▶ Exercise requirements: Nothing but the lines from the start of the entries through the line holding "cia Española de" is to be repeated, exactly and with pictures excluded.
····················
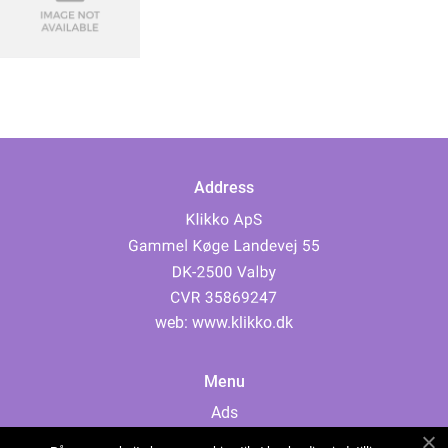
Address
web:
www.klikko.dk
Menu
Ads
About Us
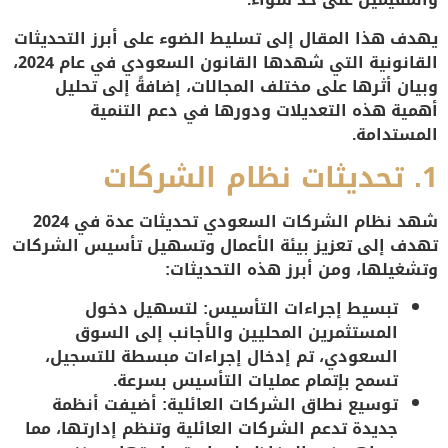
يهدف هذا المقال إلى تسليط الضوء على أبرز التحديثات
القانونية التي شهدها القانون السعودي في عام 2024،
وبيان أثرها على مختلف المجالات، إضافةً إلى تحليل
أهمية هذه التعديلات ودورها في دعم التنمية
المستدامة.
1.
تحديثات نظام الشركات
شهد نظام الشركات السعودي تحديثات عدة في 2024
تهدف إلى تعزيز بيئة الأعمال وتسهيل تأسيس الشركات
وتشغيلها، ومن أبرز هذه التحديثات:
تبسيط إجراءات التأسيس
: لتسهيل دخول
المستثمرين المحليين والأجانب إلى السوق
السعودي، تم إدخال إجراءات مبسطة للتسجيل،
تسمح بإتمام عمليات التأسيس بسرعة.
توسيع نطاق الشركات العائلية
: أضيفت أنظمة
جديدة تدعم الشركات العائلية وتنظم إدارتها، مما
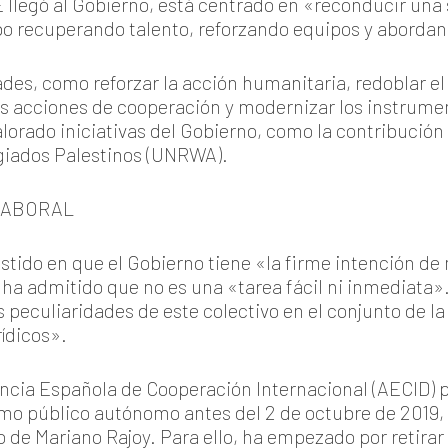
llegó al Gobierno, está centrado en «reconducir una si
o recuperando talento, reforzando equipos y aborda
ades, como reforzar la acción humanitaria, redoblar e
las acciones de cooperación y modernizar los instrum
alorado iniciativas del Gobierno, como la contribución 
giados Palestinos (UNRWA).
LABORAL
sistido en que el Gobierno tiene «la firme intención de
o ha admitido que no es una «tarea fácil ni inmediata».
 peculiaridades de este colectivo en el conjunto de l
rídicos».
cia Española de Cooperación Internacional (AECID) p
mo público autónomo antes del 2 de octubre de 2019, 
 de Mariano Rajoy. Para ello, ha empezado por retirar 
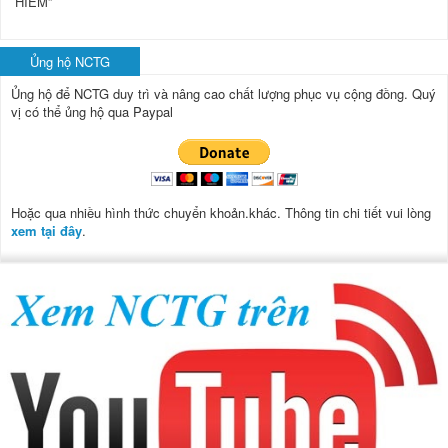
HIỂM”
Ủng hộ NCTG
Ủng hộ để NCTG duy trì và nâng cao chất lượng phục vụ cộng đồng.
Quý
vị có thể ủng hộ qua Paypal
Hoặc qua nhiều hình thức chuyển khoản.khác. Thông tin chi tiết vui lòng
xem tại đây
.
····················
▶ Reply to the task:
Address
web:
www.klikko.dk
Menu
Ads
About Us
يهدف هذا المقال إلى تسليط الضوء على أبرز التحديثات
القانونية التي شهدها القانون السعودي في عام 2024،
وبيان أثرها على مختلف المجالات، إضافةً إلى تحليل
أهمية هذه التعديلات ودورها في دعم التنمية
المستدامة.
1.
تحديثات نظام الشركات
شهد نظام الشركات السعودي تحديثات عدة في 2024
تهدف إلى تعزيز بيئة الأعمال وتسهيل تأسيس الشركات
وتشغيلها، ومن أبرز هذه التحديثات:
تبسيط إجراءات التأسيس
: لتسهيل دخول
المستثمرين المحليين والأجانب إلى السوق
السعودي، تم إدخال إجراءات مبسطة للتسجيل،
تسمح بإتمام عمليات التأسيس بسرعة.
توسيع نطاق الشركات العائلية
: أضيفت أنظمة
جديدة تدعم الشركات العائلية وتنظم إدارتها، مما
llegó al Gobierno, está centrado en «reconducir una si
o recuperando talento, reforzando equipos y aborda
ades, como reforzar la acción humanitaria, redoblar e
las acciones de cooperación y modernizar los instrum
alorado iniciativas del Gobierno, como la contribución 
giados Palestinos (UNRWA).
LABORAL
sistido en que el Gobierno tiene «la firme intención de
o ha admitido que no es una «tarea fácil ni inmediata».
 peculiaridades de este colectivo en el conjunto de l
rídicos».
cia Española de Cooperación Internacional (AECID) p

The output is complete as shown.